Opposing range-dependent interactions create complex spatial patterns of antibiotic tolerance in multispecies biofilms
Giulia Bottacin, Benjamin Raach, Leonard Fröhlich, Jasmin Künnecke, Andreas Kaczmarczyk, Alejandro Tejada-Arranz, Giovanni Ugolini, Roman Stocker, Urs Jenal, Dirk Bumann, Petra Dittrich, Olga Schubert, Simon van Vliet (2026) Opposing range-dependent interactions create complex spatial patterns of antibiotic tolerance in multispecies biofilms Proc Natl Acad Sci U S A (IF: 9.5) 123(25) e2604163123Abstract
Many microbial communities form multispecies biofilms where cells interact through diffusible molecules. In these biofilms, multiple interactions, often with opposing effects, occur simultaneously, yet we lack quantitative frameworks to predict how they combine to shape community functions. Here, we hypothesized that complex spatial patterns can emerge when opposing interactions have distinct spatial ranges.
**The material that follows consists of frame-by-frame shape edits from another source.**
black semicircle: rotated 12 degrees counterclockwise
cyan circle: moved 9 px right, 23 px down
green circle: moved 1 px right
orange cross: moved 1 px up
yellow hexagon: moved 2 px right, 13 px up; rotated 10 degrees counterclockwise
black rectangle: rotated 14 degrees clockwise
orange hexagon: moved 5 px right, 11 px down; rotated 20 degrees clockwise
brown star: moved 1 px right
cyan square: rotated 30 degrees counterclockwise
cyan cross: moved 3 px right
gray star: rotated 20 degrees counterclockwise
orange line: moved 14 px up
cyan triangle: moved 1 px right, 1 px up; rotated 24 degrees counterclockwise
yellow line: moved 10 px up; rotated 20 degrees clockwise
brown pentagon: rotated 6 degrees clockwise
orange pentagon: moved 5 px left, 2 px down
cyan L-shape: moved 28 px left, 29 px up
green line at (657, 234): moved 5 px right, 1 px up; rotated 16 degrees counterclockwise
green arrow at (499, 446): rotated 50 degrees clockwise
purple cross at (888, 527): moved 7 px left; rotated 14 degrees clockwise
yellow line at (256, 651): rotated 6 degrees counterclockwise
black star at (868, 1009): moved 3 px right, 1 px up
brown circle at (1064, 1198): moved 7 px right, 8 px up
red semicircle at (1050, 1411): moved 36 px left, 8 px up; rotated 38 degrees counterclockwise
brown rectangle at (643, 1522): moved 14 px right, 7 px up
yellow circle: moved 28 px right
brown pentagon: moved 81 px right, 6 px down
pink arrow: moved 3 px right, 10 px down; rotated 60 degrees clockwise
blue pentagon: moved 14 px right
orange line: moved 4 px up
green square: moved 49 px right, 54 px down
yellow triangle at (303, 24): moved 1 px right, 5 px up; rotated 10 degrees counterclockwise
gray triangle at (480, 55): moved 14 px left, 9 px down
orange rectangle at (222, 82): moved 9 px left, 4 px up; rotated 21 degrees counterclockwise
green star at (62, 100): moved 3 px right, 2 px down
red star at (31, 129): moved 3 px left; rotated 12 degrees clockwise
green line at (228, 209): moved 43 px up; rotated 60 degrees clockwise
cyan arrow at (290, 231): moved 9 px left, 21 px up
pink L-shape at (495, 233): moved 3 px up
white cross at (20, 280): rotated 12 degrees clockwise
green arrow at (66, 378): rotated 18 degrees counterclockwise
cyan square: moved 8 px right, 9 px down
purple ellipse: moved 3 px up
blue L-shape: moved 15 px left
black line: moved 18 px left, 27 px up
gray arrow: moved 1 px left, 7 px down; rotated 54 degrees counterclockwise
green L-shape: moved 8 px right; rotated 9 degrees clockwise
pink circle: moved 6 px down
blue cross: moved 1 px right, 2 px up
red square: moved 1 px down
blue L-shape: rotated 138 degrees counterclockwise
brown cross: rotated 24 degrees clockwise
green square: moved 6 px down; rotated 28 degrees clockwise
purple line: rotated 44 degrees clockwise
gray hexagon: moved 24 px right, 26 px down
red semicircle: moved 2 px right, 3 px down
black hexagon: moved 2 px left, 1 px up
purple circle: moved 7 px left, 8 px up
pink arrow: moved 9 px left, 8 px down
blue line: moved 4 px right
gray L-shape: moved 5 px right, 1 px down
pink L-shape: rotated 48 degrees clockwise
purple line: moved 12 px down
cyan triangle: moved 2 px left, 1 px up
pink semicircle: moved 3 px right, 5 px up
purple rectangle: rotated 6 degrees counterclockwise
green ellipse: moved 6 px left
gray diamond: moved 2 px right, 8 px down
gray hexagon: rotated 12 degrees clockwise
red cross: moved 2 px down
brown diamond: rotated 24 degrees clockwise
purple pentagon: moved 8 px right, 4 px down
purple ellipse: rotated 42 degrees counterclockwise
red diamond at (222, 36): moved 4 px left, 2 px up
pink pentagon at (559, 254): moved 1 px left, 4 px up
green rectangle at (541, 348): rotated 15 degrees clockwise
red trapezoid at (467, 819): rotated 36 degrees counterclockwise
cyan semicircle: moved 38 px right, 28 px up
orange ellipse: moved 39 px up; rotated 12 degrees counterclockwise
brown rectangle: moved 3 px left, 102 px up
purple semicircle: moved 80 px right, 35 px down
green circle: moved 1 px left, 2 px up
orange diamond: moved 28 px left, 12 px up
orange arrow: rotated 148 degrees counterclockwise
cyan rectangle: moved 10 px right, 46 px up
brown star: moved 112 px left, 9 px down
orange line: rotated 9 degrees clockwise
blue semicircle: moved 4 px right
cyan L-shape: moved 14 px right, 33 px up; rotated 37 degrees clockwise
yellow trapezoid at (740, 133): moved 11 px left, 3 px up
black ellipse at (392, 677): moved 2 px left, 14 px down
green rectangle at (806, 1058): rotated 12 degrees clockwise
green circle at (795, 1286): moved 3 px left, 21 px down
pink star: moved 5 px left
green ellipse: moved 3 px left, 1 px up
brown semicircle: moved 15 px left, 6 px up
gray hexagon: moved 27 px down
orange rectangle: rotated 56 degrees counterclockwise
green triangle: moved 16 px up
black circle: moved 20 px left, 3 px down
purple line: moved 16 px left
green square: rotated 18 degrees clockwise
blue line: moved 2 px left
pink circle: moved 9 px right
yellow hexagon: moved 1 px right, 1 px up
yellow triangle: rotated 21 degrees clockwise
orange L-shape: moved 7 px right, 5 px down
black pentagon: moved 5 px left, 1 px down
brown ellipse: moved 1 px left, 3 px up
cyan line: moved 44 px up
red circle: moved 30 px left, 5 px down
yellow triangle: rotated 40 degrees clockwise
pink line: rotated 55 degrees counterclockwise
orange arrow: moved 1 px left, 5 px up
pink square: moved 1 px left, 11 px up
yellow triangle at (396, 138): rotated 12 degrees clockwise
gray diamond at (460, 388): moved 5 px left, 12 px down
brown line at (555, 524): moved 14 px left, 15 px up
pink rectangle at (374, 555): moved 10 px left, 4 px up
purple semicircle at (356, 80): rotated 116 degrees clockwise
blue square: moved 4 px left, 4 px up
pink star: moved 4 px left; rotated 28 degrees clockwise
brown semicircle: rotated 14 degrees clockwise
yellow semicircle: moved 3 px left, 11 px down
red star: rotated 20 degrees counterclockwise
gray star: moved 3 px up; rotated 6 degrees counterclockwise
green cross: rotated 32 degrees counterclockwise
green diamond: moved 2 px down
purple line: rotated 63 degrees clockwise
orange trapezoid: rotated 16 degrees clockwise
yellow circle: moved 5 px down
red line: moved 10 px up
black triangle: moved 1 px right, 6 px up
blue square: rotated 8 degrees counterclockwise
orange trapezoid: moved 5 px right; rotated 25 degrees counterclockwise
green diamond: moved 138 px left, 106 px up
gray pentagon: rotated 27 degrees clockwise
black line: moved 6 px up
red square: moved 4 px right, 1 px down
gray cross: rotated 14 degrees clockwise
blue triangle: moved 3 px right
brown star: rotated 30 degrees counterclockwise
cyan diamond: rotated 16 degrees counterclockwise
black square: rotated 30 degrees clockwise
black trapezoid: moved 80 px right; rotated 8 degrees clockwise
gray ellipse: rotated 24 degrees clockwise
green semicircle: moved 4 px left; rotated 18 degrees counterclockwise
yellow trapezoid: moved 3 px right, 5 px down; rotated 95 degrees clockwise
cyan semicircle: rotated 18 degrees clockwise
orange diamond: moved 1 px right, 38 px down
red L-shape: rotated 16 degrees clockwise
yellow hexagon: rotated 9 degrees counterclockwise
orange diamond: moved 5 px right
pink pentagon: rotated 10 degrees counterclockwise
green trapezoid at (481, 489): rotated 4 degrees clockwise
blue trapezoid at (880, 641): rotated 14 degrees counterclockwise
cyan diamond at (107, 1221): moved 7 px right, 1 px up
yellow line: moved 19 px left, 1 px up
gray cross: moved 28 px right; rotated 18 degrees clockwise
To test this, we studied how two Pseudomonas aeruginosa exoproducts, HQNO and rhamnolipids, jointly modulate Staphylococcus aureus antibiotic tolerance by respectively increasing and decreasing it. Using microfluidics-based imaging, we quantified spatial-tolerance patterns at single-cell resolution and found that tolerance indeed shows a complex spatial pattern: S. aureus cells survived treatment only at intermediate distances from P. aeruginosa, while cells closer or farther away did not. Combining experiments and modeling, we showed that this remarkable pattern emerges because rhamnolipids have a stronger but short-ranged effect, while HQNO has a weaker but longer-ranged effect. We found that spatial arrangement affects overall tolerance by shifting the balance between the two opposing interactions. Finally, using bioprinting, we confirmed that HQNO and rhamnolipids modulate tolerance in highly mixed biofilms. In more segregated biofilms, spatial arrangement still strongly modulated tolerance, but independently of these compounds, suggesting additional interactions. Together, our results show that spatial-tolerance patterns emerge from the combined effect of opposing range-dependent interactions and cannot be predicted from either alone. By predicting how opposing interactions jointly determine community properties, our framework provides a foundation for understanding and ultimately engineering microbiome functions.